JORNAL O TRABALHO

Nº 637 – 17 de abril a 6 de maio de 2008

 

Os povos dizem: Basta !

No momento em que em vários países como Haiti e Burkina Faso (África) os povos se sublevam contra a fome, uma questão se coloca: quem são os responsáveis? No Haiti, em uma semana, o preço de 50 quilos de arroz saltou de 35 para 70 dólares.

Alimentação básica do povo africano, o preço do arroz explodiu nos últimos meses, como em Serra Leoa, com uma alta de 300%. Seriam os haitianos ou os africanos responsáveis, por estarem comendo muito, como pretendem alguns?

Não, responsável é a classe capitalista, os grandes bancos, as multinacionais que, pela especulação financeira desenfreada provocaram o estouro dos preços dos alimentos em escala mundial.

Responsáveis são os tratados de livre comércio, como o NAFTA (entre EUA, Canadá e México) que ameaça privar o povo mexicano do milho, elemento básico de sua alimentação.
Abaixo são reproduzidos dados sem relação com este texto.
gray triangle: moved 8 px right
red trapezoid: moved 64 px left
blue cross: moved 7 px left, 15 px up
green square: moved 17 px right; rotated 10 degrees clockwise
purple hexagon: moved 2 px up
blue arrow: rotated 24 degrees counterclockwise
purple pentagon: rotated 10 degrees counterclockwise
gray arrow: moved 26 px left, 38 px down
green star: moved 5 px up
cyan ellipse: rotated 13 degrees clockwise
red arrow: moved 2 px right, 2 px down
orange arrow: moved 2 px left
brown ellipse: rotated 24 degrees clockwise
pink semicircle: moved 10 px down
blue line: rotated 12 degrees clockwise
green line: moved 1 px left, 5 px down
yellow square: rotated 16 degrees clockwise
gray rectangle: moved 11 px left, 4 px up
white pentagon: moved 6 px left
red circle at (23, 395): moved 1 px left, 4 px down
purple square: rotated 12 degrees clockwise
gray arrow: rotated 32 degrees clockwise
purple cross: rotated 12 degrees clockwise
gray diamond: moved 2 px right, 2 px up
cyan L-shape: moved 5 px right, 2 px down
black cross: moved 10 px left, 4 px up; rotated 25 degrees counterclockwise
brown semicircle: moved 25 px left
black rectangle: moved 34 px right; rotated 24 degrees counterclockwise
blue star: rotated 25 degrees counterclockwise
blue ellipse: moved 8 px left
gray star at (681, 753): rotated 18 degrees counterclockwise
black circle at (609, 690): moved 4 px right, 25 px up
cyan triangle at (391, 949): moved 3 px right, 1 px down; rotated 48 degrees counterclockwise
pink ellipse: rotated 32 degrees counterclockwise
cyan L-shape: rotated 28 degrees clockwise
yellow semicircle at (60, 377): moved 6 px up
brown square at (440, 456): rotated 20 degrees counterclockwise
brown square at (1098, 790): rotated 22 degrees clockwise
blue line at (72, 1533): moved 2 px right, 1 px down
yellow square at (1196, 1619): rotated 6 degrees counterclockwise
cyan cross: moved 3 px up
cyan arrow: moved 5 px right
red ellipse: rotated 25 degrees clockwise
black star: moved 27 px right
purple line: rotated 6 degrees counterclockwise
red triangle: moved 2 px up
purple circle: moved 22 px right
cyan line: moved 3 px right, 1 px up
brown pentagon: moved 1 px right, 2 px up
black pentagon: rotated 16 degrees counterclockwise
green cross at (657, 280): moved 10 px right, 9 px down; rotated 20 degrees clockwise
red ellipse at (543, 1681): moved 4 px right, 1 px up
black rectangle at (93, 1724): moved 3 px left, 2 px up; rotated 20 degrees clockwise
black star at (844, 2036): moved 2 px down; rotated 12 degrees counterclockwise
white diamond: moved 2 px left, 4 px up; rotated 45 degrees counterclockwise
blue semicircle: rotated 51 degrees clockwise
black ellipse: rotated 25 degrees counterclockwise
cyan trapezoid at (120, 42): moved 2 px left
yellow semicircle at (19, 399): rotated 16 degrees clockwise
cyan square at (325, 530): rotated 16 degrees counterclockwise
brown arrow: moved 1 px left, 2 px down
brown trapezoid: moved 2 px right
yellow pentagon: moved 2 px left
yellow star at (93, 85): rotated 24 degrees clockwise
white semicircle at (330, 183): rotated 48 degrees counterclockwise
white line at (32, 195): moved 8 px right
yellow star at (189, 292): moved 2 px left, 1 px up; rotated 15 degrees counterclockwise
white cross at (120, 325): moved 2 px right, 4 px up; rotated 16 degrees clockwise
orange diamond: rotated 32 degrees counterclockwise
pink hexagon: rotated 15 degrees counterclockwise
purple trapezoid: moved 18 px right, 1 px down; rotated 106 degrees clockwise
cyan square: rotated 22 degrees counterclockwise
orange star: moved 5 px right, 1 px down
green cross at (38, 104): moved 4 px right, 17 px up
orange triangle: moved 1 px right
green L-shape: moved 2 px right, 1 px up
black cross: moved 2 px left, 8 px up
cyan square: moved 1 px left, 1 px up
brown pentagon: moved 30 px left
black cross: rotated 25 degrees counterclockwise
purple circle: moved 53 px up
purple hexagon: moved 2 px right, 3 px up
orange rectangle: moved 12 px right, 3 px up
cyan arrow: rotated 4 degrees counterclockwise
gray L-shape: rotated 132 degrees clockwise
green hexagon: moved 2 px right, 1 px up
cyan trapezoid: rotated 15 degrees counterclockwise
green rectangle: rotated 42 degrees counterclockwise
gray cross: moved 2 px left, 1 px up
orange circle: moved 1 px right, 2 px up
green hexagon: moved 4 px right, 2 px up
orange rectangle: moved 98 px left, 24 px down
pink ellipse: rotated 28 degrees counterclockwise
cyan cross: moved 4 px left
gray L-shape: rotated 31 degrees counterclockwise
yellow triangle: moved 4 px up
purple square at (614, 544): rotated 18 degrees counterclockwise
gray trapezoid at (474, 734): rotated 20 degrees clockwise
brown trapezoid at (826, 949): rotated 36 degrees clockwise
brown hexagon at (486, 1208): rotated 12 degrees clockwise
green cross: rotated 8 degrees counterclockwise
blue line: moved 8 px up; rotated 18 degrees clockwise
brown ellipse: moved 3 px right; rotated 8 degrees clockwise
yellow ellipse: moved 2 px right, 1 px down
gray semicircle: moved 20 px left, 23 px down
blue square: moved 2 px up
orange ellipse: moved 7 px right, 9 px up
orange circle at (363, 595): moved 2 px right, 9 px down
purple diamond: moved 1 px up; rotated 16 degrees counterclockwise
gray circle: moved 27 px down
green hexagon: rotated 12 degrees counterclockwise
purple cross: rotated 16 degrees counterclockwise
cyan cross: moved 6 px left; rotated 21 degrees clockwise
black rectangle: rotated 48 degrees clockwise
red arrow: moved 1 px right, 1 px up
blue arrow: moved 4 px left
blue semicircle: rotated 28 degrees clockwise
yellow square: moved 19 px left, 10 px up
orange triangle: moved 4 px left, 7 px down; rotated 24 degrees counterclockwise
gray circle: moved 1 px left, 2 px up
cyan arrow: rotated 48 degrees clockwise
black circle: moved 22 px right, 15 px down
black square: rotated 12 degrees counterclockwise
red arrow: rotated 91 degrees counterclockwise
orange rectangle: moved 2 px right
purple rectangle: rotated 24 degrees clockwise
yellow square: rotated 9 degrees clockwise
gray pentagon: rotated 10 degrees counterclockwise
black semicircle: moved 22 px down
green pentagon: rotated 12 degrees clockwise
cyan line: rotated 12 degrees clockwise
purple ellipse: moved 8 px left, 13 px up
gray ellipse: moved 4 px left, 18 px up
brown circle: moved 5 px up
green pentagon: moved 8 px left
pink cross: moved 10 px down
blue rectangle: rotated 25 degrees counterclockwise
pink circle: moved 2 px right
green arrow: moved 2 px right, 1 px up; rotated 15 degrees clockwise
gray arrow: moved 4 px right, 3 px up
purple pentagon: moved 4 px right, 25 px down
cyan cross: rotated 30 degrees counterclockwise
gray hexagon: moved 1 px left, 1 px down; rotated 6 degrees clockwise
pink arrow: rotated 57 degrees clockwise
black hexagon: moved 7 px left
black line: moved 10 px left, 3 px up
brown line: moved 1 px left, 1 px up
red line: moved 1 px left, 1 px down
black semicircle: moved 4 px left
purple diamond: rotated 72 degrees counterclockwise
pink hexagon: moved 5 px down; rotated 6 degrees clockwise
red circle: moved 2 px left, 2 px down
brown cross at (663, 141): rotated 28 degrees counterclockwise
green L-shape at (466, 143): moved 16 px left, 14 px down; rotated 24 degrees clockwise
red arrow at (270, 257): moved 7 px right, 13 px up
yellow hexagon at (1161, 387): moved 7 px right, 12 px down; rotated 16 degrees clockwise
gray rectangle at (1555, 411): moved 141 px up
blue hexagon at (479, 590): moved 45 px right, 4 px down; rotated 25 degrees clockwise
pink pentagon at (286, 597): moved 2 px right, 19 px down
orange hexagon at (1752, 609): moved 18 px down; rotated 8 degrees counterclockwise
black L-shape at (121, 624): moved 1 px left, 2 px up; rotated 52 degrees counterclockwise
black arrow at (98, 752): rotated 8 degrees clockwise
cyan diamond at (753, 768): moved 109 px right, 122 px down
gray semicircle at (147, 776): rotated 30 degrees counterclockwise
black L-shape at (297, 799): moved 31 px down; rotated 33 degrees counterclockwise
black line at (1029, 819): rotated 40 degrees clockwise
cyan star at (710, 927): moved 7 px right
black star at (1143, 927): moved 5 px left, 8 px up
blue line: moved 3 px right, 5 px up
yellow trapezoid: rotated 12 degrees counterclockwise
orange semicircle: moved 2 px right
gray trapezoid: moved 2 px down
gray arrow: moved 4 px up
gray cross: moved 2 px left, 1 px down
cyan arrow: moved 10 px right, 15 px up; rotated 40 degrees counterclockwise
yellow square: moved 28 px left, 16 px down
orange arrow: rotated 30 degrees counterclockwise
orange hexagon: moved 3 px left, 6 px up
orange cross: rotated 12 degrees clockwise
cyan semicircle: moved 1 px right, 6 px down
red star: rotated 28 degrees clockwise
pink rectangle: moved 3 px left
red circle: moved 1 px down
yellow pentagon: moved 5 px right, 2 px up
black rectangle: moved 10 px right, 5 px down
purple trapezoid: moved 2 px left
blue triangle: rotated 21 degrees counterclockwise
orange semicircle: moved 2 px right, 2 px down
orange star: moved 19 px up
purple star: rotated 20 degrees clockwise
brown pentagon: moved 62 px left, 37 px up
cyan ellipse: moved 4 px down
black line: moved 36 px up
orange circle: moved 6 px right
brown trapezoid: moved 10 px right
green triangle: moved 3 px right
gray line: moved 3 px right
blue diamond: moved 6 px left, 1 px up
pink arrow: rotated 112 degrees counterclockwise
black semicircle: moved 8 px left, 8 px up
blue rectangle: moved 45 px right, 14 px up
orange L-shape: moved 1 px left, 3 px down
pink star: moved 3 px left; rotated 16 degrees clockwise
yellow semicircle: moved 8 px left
Responsável é a política de pilhagem das nações, de privatização e guerra.

Para ajudar a unidade na luta, em todo continente americano, contra essa política, realizou-se nos dias 4,5 6 seis de abril, na cidade do México, o II Encontro Continental.

A representatividade das delegações presentes, como a dos EUA, que reunia o que tem de mais avançado no país na luta pela construção de um partido negro e contra a guerra, como Cynthia Mckinney, candidata negra independente às eleições presidências desse ano. A delegação equatoriana, mantada por um encontro nacional das principais organizações operárias. A presença de representantes da CUT e do PT na delegação brasileira, a participação da Convenção Nacional Democrática do México, que através de Claudia Sheinbaum, na abertura do Encontro colocou a luta em defesa da PEMEX, permitiu que o II Encontro Continental, se realizasse num verdadeiro quadro de frente única da luta contra as políticas que ameaçam as nações e os povos.

De norte a sul do continente americano, o II Encontro concluiu que os problemas colocados são os mesmos que sofrem os povos de todos os continentes e por isso decidiu propor a realização de um Encontro Mundial.

A fome que aflige povos de vários continentes é expressão da política de guerra e destruição a serviço da especulação financeira, contra a qual lutam os povos em todo mundo. Ajudar a reunir representações da luta contra a política do imperialismo, a começar por trabalhadores dos Estados Unidos que também convocam o Encontro Mundial, é a proposta pela qual nos comprometemos a trabalhar, com toda a delegação brasileira presente ao Encontro do México.